═════ THE DATA ═════

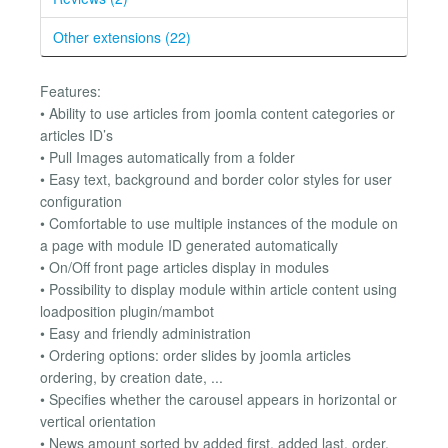
Other extensions (22)
Features:
• Ability to use articles from joomla content categories or
articles ID’s
• Pull Images automatically from a folder
• Easy text, background and border color styles for user
configuration
• Comfortable to use multiple instances of the module on
a page with module ID generated automatically
• On/Off front page articles display in modules
• Possibility to display module within article content using
loadposition plugin/mambot
• Easy and friendly administration
• Ordering options: order slides by joomla articles
ordering, by creation date, ...
• Specifies whether the carousel appears in horizontal or
vertical orientation
• News amount sorted by added first, added last, order,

═════

• **EXERCISE GOAL**
Could you set down exactly the lines above, from the one containing "by joomla articles" through the last, including both and nothing else?

• **EXERCISE OUTPUT**
• Ordering options: order slides by joomla articles
ordering, by creation date, ...
• Specifies whether the carousel appears in horizontal or
vertical orientation
• News amount sorted by added first, added last, order,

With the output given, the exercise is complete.